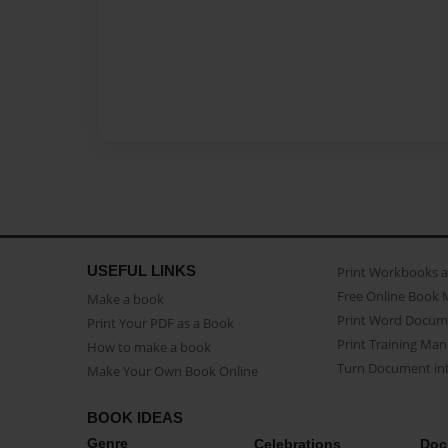
USEFUL LINKS
Print Workbooks 
Free Online Book 
Make a book
Print Word Docum
Print Your PDF as a Book
Print Training Man
How to make a book
Turn Document int
Make Your Own Book Online
BOOK IDEAS
Genre
Celebrations
Doc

────

Omit all images when repeating the data above exactly.

USEFUL LINKS
Print Workbooks 
Free Online Book 
Make a book
Print Word Docum
Print Your PDF as a Book
Print Training Man
How to make a book
Turn Document int
Make Your Own Book Online
BOOK IDEAS
Genre
Celebrations
Doc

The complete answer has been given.